The explosions took place just one day after Bangkok’s “Bike For Mom” event, a cycling event led by the Crown Prince Vajiralongkorn in honour of Queen Sirikit’s 83rd birthday, attended by thousands of cyclists.
Anusit Kunakorn, secretary of the National Security Council, said Prime Minister Prayuth Chan-ocha, the former army chief, was closely monitoring the situation. “We still don’t know for sure who did this and why,” said Deputy Prime Minister Prawit Wongsuwan. “We are not sure if it is politically motivated, but they aim to harm our economy and we will hunt them down.”
Although Bangkok has seen a period of relative calm since last year’s coup, there has been some tension in recent months, with the junta making clear that it may not hold elections until 2017 and wants a constitution that will allow some type of emergency rule to take the place of an elected government.
While bombings are rare in Bangkok, they are more common in southern Thailand, where a Muslim separatist insurgency has been flaring for several years.
The last major bombings in Bangkok occurred on New Year’s Eve at the end of 2006, when a series of bombs at celebrations around town killed at least three people and wounded dozens. Those bombings occurred just three months after a military coup ousted Prime Minister Thaksin Shinawatra, and there was speculation that his supporters carried out the attacks in revenge. However, the bombings were never solved.

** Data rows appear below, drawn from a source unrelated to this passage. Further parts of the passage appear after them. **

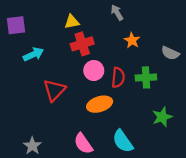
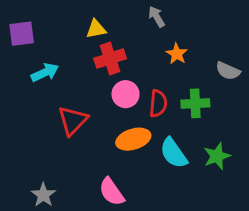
cyan semicircle: (123, 141) -> (174, 153), moved

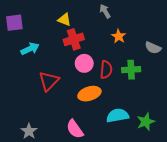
yellow triangle: (96, 29) -> (64, 20), turned 32
cyan semicircle: (174, 153) -> (118, 115), moved, turned 115
green star: (217, 156) -> (146, 122), moved

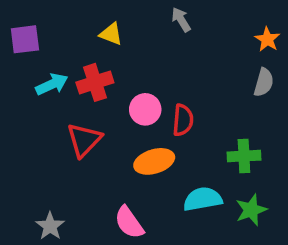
orange star: (119, 36) -> (267, 39), moved
red cross: (74, 39) -> (95, 82), moved
gray semicircle: (153, 48) -> (264, 82), turned -98
green cross: (131, 70) -> (244, 156), moved

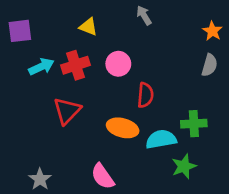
pink circle: (145, 109) -> (118, 64), moved
orange ellipse: (154, 161) -> (123, 128), turned 32
cyan semicircle: (203, 199) -> (161, 139), moved
green star: (251, 210) -> (184, 166), moved

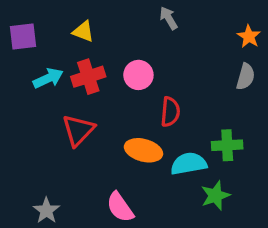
yellow triangle: (88, 27) -> (83, 31), moved

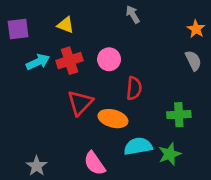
gray semicircle: (246, 77) -> (193, 61), turned -42
red triangle: (78, 130) -> (80, 103), moved
cyan semicircle: (189, 164) -> (138, 146), moved

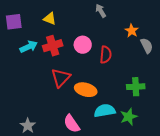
orange star: (196, 29) -> (132, 31), moved
red semicircle: (134, 88) -> (106, 55), moved

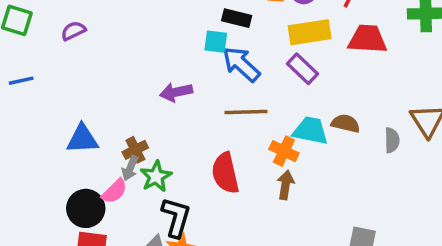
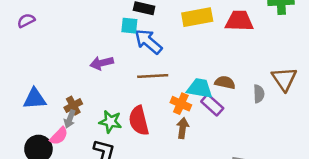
purple rectangle: (303, 69) -> (212, 105), moved
green star: (156, 176) -> (110, 122), moved, turned -30

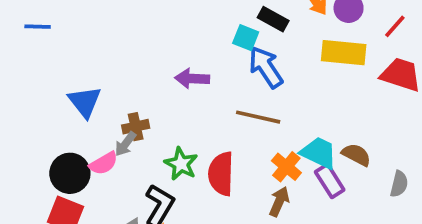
blue triangle: (35, 99) -> (85, 102), turned 40

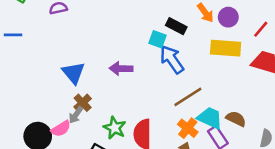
blue triangle: (85, 102) -> (73, 73), moved
brown line: (258, 117) -> (188, 97), moved, turned -44
brown cross: (136, 127) -> (83, 103), turned -30

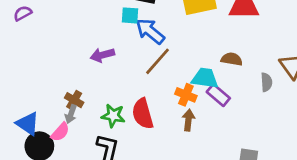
blue triangle: (73, 73) -> (28, 124), moved
brown line: (188, 97) -> (158, 61), moved
brown semicircle: (236, 119) -> (232, 59), moved

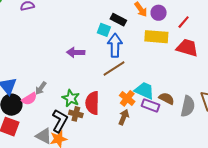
blue arrow: (150, 31) -> (115, 45), turned 35
brown semicircle: (232, 59) -> (167, 98), moved
gray semicircle: (266, 82) -> (188, 106), size x1.5
purple rectangle: (218, 95) -> (151, 105), turned -36
brown cross: (74, 100) -> (76, 114), moved, turned -32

The 2006 coup set off a battle for power among Mr Thaksin’s supporters and opponents, sometimes in the form of violent protests. Protesters from both sides sometimes faced armed attacks by unknown groups, with more than 90 people killed in 2010 during pro-Thaksin demonstrations that were quashed by the army. The focus of the 2010 protests was the same intersection where Monday’s blast took place.
In March this year, several arrests were made in connection with a grenade that was tossed at Bangkok’s Criminal Court. Those detained were apparently sympathizers of the pro-Thaksin Red Shirt movement. Critics of the current military government say some of the bombings may have been carried out by the junta to justify its continued suppression of basic rights and liberties. The government denied that.
In April, a car bomb exploded at a shopping mall on the resort island of Samui, injuring seven people. The motive was unclear, though the government suggested it was linked to politics.
Erawan Shrine: A sacred, troubled spot
The Erawan Shrine has quietly become one of Bangkok’s most sacred spaces. It is dedicated to Thao Maha Brahma, the Hindu god of creation, and was built in the 1950s in a bid to bring luck to the builders of a hotel. Featuring four faces representing kindness, mercy, sympathy, and impartiality, the statue attracts hundreds of worshippers each day.
In 2006 a mentally ill man attacked the Erawan’s four-faced statue with a hammer. A group of devotees chased him down and beat him to death.
During a red-shirt rally in 2010, protesters set a stage with its back to the Thao Maha Phrom statue, believing it would strengthen their cause. Yesterday’s attack will have its spiritual relevance under scrutiny once again.